PROVIDED RECORDS:
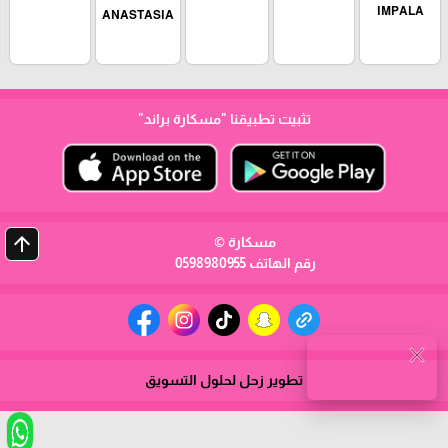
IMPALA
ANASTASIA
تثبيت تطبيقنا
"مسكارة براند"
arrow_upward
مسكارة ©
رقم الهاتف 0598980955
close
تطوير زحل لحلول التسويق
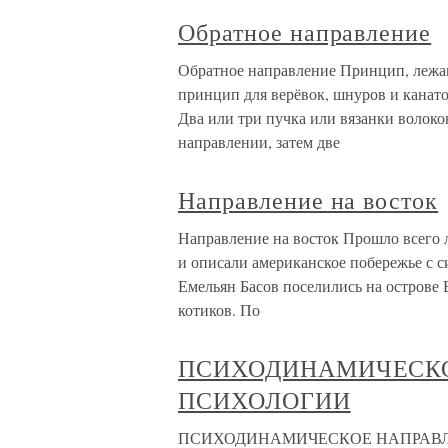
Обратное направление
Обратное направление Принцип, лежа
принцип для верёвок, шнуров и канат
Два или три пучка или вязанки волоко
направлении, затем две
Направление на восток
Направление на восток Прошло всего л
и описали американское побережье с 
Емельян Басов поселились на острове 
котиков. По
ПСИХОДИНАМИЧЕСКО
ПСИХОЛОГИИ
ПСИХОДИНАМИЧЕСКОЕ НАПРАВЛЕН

WHAT YOU HAVE TO DO:
State how many lines of the records above contain "Обратное", with no words besides the number.

THE ANSWER:
2